=== Section Start ===
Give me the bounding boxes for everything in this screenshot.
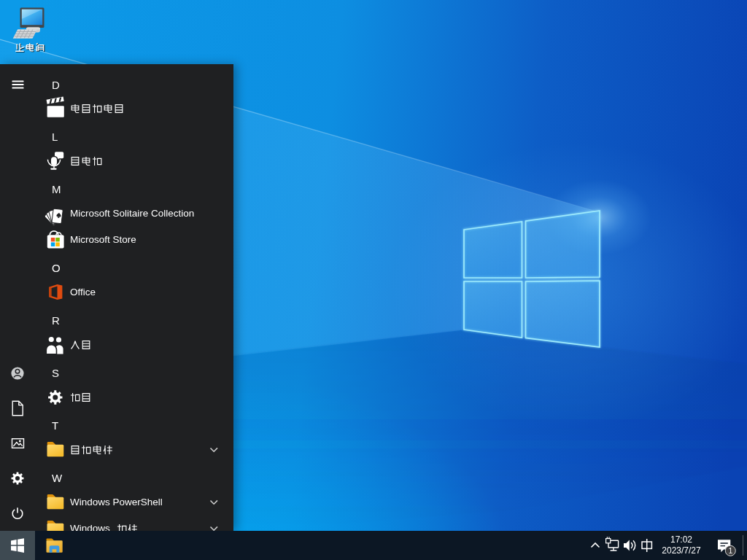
svg-text:1: 1 xyxy=(728,546,732,555)
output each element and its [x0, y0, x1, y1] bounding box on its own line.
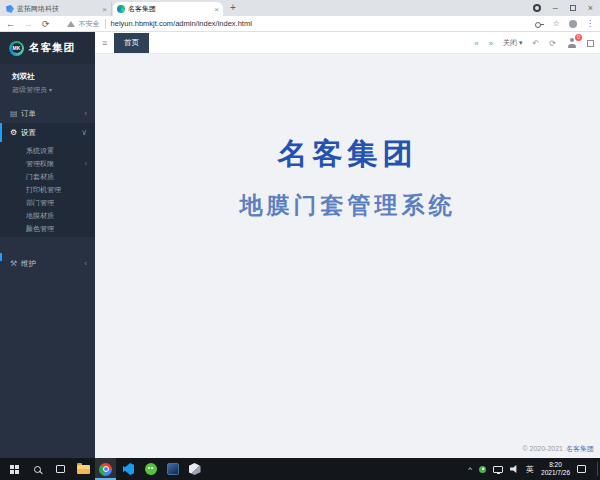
caret-down-icon: ▾	[49, 87, 52, 93]
profile-avatar-icon[interactable]	[569, 20, 577, 28]
task-view-icon	[56, 465, 65, 473]
tab-title: 名客集团	[128, 4, 211, 14]
sidebar-item-color-management[interactable]: 颜色管理	[0, 222, 95, 235]
subitem-label: 门套材质	[26, 172, 54, 182]
gear-icon: ⚙	[10, 128, 21, 137]
taskbar-clock[interactable]: 8:20 2021/7/26	[541, 461, 570, 477]
sidebar-item-film-material[interactable]: 地膜材质	[0, 209, 95, 222]
windows-taskbar: ^ 英 8:20 2021/7/26	[0, 458, 600, 480]
bookmark-star-icon[interactable]: ☆	[553, 19, 560, 28]
subitem-label: 部门管理	[26, 198, 54, 208]
wechat-icon	[145, 463, 157, 475]
task-view-button[interactable]	[50, 458, 71, 480]
user-role-label: 超级管理员	[12, 86, 47, 93]
tab-title: 蓝拓网络科技	[17, 4, 99, 14]
tab-home[interactable]: 首页	[114, 33, 149, 53]
undo-icon[interactable]: ↶	[533, 39, 540, 48]
hamburger-menu-icon[interactable]: ≡	[102, 32, 107, 54]
sidebar-item-maintenance[interactable]: ⚒ 维护 ‹	[0, 254, 95, 273]
chevron-left-icon: ‹	[84, 109, 87, 118]
start-button[interactable]	[4, 458, 25, 480]
sidebar-item-system-settings[interactable]: 系统设置	[0, 144, 95, 157]
refresh-icon[interactable]: ⟳	[549, 39, 556, 48]
search-icon	[34, 466, 41, 473]
action-center-icon[interactable]	[577, 465, 586, 473]
copyright-brand-link[interactable]: 名客集团	[566, 445, 594, 452]
sidebar-item-printer-management[interactable]: 打印机管理	[0, 183, 95, 196]
vscode-icon	[123, 463, 134, 475]
page-subtitle: 地膜门套管理系统	[95, 190, 600, 221]
fullscreen-icon[interactable]	[587, 40, 594, 47]
close-tabs-dropdown[interactable]: 关闭▾	[503, 38, 523, 48]
subitem-label: 打印机管理	[26, 185, 61, 195]
sidebar-item-department-management[interactable]: 部门管理	[0, 196, 95, 209]
browser-tab-inactive[interactable]: 蓝拓网络科技 ×	[2, 2, 112, 16]
notification-user-icon[interactable]: 0	[566, 38, 577, 49]
logo-monogram: MK	[12, 43, 22, 53]
password-key-icon[interactable]	[535, 22, 544, 26]
sidebar-item-door-material[interactable]: 门套材质	[0, 170, 95, 183]
sidebar-item-orders[interactable]: ▤ 订单 ‹	[0, 104, 95, 123]
close-window-button[interactable]: ×	[588, 4, 593, 13]
browser-tab-active[interactable]: 名客集团 ×	[113, 2, 223, 16]
tabs-scroll-left-icon[interactable]: «	[474, 39, 478, 48]
close-tab-icon[interactable]: ×	[102, 5, 107, 14]
sidebar-item-label: 维护	[21, 259, 36, 269]
copyright-text: © 2020-2021	[522, 445, 563, 452]
brand-name: 名客集团	[29, 41, 75, 55]
sidebar-logo[interactable]: MK 名客集团	[0, 32, 95, 64]
caret-down-icon: ▾	[519, 39, 523, 47]
sidebar-item-label: 设置	[21, 128, 36, 138]
desktop-screen: 蓝拓网络科技 × 名客集团 × + – × ← → ⟳ 不安全 helyun.h…	[0, 0, 600, 480]
settings-submenu: 系统设置 管理权限‹ 门套材质 打印机管理 部门管理 地膜材质 颜色管理	[0, 142, 95, 237]
tool-icon: ⚒	[10, 259, 21, 268]
sidebar-item-permissions[interactable]: 管理权限‹	[0, 157, 95, 170]
not-secure-warning-icon	[67, 21, 75, 27]
minimize-button[interactable]: –	[553, 4, 558, 13]
browser-menu-icon[interactable]: ⋮	[586, 19, 594, 28]
orders-icon: ▤	[10, 109, 21, 118]
chrome-icon	[99, 463, 112, 476]
user-name: 刘双社	[12, 72, 95, 82]
file-explorer-button[interactable]	[73, 458, 94, 480]
vscode-taskbar-button[interactable]	[118, 458, 139, 480]
close-tabs-label: 关闭	[503, 38, 517, 48]
subitem-label: 系统设置	[26, 146, 54, 156]
chevron-down-icon: ∨	[81, 128, 87, 137]
security-label[interactable]: 不安全	[79, 19, 106, 29]
admin-header-actions: « » 关闭▾ ↶ ⟳ 0	[474, 32, 594, 54]
chevron-left-icon: ‹	[84, 259, 87, 268]
sidebar-menu: ▤ 订单 ‹ ⚙ 设置 ∨ 系统设置 管理权限‹ 门套材质 打印机管理 部门管理…	[0, 104, 95, 273]
browser-address-bar: ← → ⟳ 不安全 helyun.hbmkjt.com/admin/index/…	[0, 16, 600, 32]
notification-badge: 0	[575, 34, 582, 41]
admin-header: ≡ 首页 « » 关闭▾ ↶ ⟳ 0	[95, 32, 600, 54]
app-taskbar-button-blue[interactable]	[162, 458, 183, 480]
tabs-scroll-right-icon[interactable]: »	[489, 39, 493, 48]
user-role-dropdown[interactable]: 超级管理员 ▾	[12, 85, 95, 95]
tray-expand-icon[interactable]: ^	[468, 465, 472, 474]
windows-logo-icon	[10, 465, 19, 474]
site-favicon	[117, 5, 125, 13]
brand-logo-icon: MK	[9, 41, 24, 56]
copyright-footer: © 2020-2021名客集团	[522, 444, 594, 454]
app-taskbar-button-gray[interactable]	[184, 458, 205, 480]
chrome-taskbar-button[interactable]	[95, 458, 116, 480]
close-tab-icon[interactable]: ×	[214, 5, 219, 14]
taskbar-search-button[interactable]	[27, 458, 48, 480]
maximize-button[interactable]	[570, 5, 576, 11]
url-text[interactable]: helyun.hbmkjt.com/admin/index/index.html	[111, 19, 535, 28]
reload-icon[interactable]: ⟳	[42, 19, 50, 29]
network-display-icon[interactable]	[493, 466, 503, 473]
volume-icon[interactable]	[510, 465, 519, 474]
forward-icon: →	[24, 19, 33, 29]
subitem-label: 管理权限	[26, 159, 54, 169]
new-tab-button[interactable]: +	[230, 2, 236, 13]
ime-indicator[interactable]: 英	[526, 464, 534, 475]
back-icon[interactable]: ←	[6, 19, 15, 29]
chevron-left-icon: ‹	[85, 160, 87, 167]
browser-profile-icon[interactable]	[533, 4, 541, 12]
show-desktop-button[interactable]	[597, 462, 598, 476]
tray-wechat-icon[interactable]	[479, 466, 486, 473]
sidebar-item-settings[interactable]: ⚙ 设置 ∨	[0, 123, 95, 142]
wechat-taskbar-button[interactable]	[140, 458, 161, 480]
=== Section End ===
### REQUIRED ACTION:
Reproduce the data above verbatim, minus any images.

### FINISHED EXERCISE:
Give me the bounding boxes for everything in this screenshot.
svg-text:1: 1 xyxy=(728,546,732,555)
output each element and its [x0, y0, x1, y1] bounding box on its own line.
caret-down-icon: ▾	[49, 87, 52, 93]
profile-avatar-icon[interactable]	[569, 20, 577, 28]
task-view-icon	[56, 465, 65, 473]
tab-title: 名客集团	[128, 4, 211, 14]
sidebar-item-color-management[interactable]: 颜色管理	[0, 222, 95, 235]
subitem-label: 门套材质	[26, 172, 54, 182]
gear-icon: ⚙	[10, 128, 21, 137]
taskbar-clock[interactable]: 8:20 2021/7/26	[541, 461, 570, 477]
sidebar-item-film-material[interactable]: 地膜材质	[0, 209, 95, 222]
windows-taskbar: ^ 英 8:20 2021/7/26	[0, 458, 600, 480]
bookmark-star-icon[interactable]: ☆	[553, 19, 560, 28]
subitem-label: 部门管理	[26, 198, 54, 208]
wechat-icon	[145, 463, 157, 475]
task-view-button[interactable]	[50, 458, 71, 480]
user-role-label: 超级管理员	[12, 86, 47, 93]
tab-title: 蓝拓网络科技	[17, 4, 99, 14]
tab-home[interactable]: 首页	[114, 33, 149, 53]
undo-icon[interactable]: ↶	[533, 39, 540, 48]
hamburger-menu-icon[interactable]: ≡	[102, 32, 107, 54]
sidebar-item-maintenance[interactable]: ⚒ 维护 ‹	[0, 254, 95, 273]
chevron-left-icon: ‹	[84, 109, 87, 118]
start-button[interactable]	[4, 458, 25, 480]
sidebar-item-system-settings[interactable]: 系统设置	[0, 144, 95, 157]
refresh-icon[interactable]: ⟳	[549, 39, 556, 48]
search-icon	[34, 466, 41, 473]
action-center-icon[interactable]	[577, 465, 586, 473]
copyright-brand-link[interactable]: 名客集团	[566, 445, 594, 452]
sidebar-item-printer-management[interactable]: 打印机管理	[0, 183, 95, 196]
vscode-icon	[123, 463, 134, 475]
page-subtitle: 地膜门套管理系统	[95, 190, 600, 221]
fullscreen-icon[interactable]	[587, 40, 594, 47]
close-tabs-dropdown[interactable]: 关闭▾	[503, 38, 523, 48]
subitem-label: 打印机管理	[26, 185, 61, 195]
sidebar-item-department-management[interactable]: 部门管理	[0, 196, 95, 209]
browser-tab-inactive[interactable]: 蓝拓网络科技 ×	[2, 2, 112, 16]
notification-user-icon[interactable]: 0	[566, 38, 577, 49]
logo-monogram: MK	[12, 43, 22, 53]
password-key-icon[interactable]	[535, 22, 544, 26]
sidebar-item-door-material[interactable]: 门套材质	[0, 170, 95, 183]
sidebar-item-orders[interactable]: ▤ 订单 ‹	[0, 104, 95, 123]
close-window-button[interactable]: ×	[588, 4, 593, 13]
browser-tab-active[interactable]: 名客集团 ×	[113, 2, 223, 16]
tabs-scroll-left-icon[interactable]: «	[474, 39, 478, 48]
close-tab-icon[interactable]: ×	[102, 5, 107, 14]
sidebar-item-label: 维护	[21, 259, 36, 269]
copyright-text: © 2020-2021	[522, 445, 563, 452]
brand-name: 名客集团	[29, 41, 75, 55]
sidebar-logo[interactable]: MK 名客集团	[0, 32, 95, 64]
caret-down-icon: ▾	[519, 39, 523, 47]
sidebar-item-label: 设置	[21, 128, 36, 138]
desktop-screen: 蓝拓网络科技 × 名客集团 × + – × ← → ⟳ 不安全 helyun.h…	[0, 0, 600, 480]
settings-submenu: 系统设置 管理权限‹ 门套材质 打印机管理 部门管理 地膜材质 颜色管理	[0, 142, 95, 237]
tool-icon: ⚒	[10, 259, 21, 268]
sidebar-item-permissions[interactable]: 管理权限‹	[0, 157, 95, 170]
not-secure-warning-icon	[67, 21, 75, 27]
minimize-button[interactable]: –	[553, 4, 558, 13]
browser-menu-icon[interactable]: ⋮	[586, 19, 594, 28]
orders-icon: ▤	[10, 109, 21, 118]
chrome-icon	[99, 463, 112, 476]
user-name: 刘双社	[12, 72, 95, 82]
file-explorer-button[interactable]	[73, 458, 94, 480]
vscode-taskbar-button[interactable]	[118, 458, 139, 480]
close-tabs-label: 关闭	[503, 38, 517, 48]
subitem-label: 系统设置	[26, 146, 54, 156]
chevron-down-icon: ∨	[81, 128, 87, 137]
security-label[interactable]: 不安全	[79, 19, 106, 29]
admin-header-actions: « » 关闭▾ ↶ ⟳ 0	[474, 32, 594, 54]
chevron-left-icon: ‹	[84, 259, 87, 268]
sidebar-menu: ▤ 订单 ‹ ⚙ 设置 ∨ 系统设置 管理权限‹ 门套材质 打印机管理 部门管理…	[0, 104, 95, 273]
browser-address-bar: ← → ⟳ 不安全 helyun.hbmkjt.com/admin/index/…	[0, 16, 600, 32]
notification-badge: 0	[575, 34, 582, 41]
admin-header: ≡ 首页 « » 关闭▾ ↶ ⟳ 0	[95, 32, 600, 54]
app-taskbar-button-blue[interactable]	[162, 458, 183, 480]
tabs-scroll-right-icon[interactable]: »	[489, 39, 493, 48]
user-role-dropdown[interactable]: 超级管理员 ▾	[12, 85, 95, 95]
tray-expand-icon[interactable]: ^	[468, 465, 472, 474]
windows-logo-icon	[10, 465, 19, 474]
site-favicon	[117, 5, 125, 13]
brand-logo-icon: MK	[9, 41, 24, 56]
copyright-footer: © 2020-2021名客集团	[522, 444, 594, 454]
app-taskbar-button-gray[interactable]	[184, 458, 205, 480]
chrome-taskbar-button[interactable]	[95, 458, 116, 480]
close-tab-icon[interactable]: ×	[214, 5, 219, 14]
taskbar-search-button[interactable]	[27, 458, 48, 480]
maximize-button[interactable]	[570, 5, 576, 11]
url-text[interactable]: helyun.hbmkjt.com/admin/index/index.html	[111, 19, 535, 28]
reload-icon[interactable]: ⟳	[42, 19, 50, 29]
network-display-icon[interactable]	[493, 466, 503, 473]
volume-icon[interactable]	[510, 465, 519, 474]
forward-icon: →	[24, 19, 33, 29]
subitem-label: 管理权限	[26, 159, 54, 169]
new-tab-button[interactable]: +	[230, 2, 236, 13]
ime-indicator[interactable]: 英	[526, 464, 534, 475]
back-icon[interactable]: ←	[6, 19, 15, 29]
chevron-left-icon: ‹	[85, 160, 87, 167]
browser-profile-icon[interactable]	[533, 4, 541, 12]
show-desktop-button[interactable]	[597, 462, 598, 476]
tray-wechat-icon[interactable]	[479, 466, 486, 473]
sidebar-item-settings[interactable]: ⚙ 设置 ∨	[0, 123, 95, 142]
wechat-taskbar-button[interactable]	[140, 458, 161, 480]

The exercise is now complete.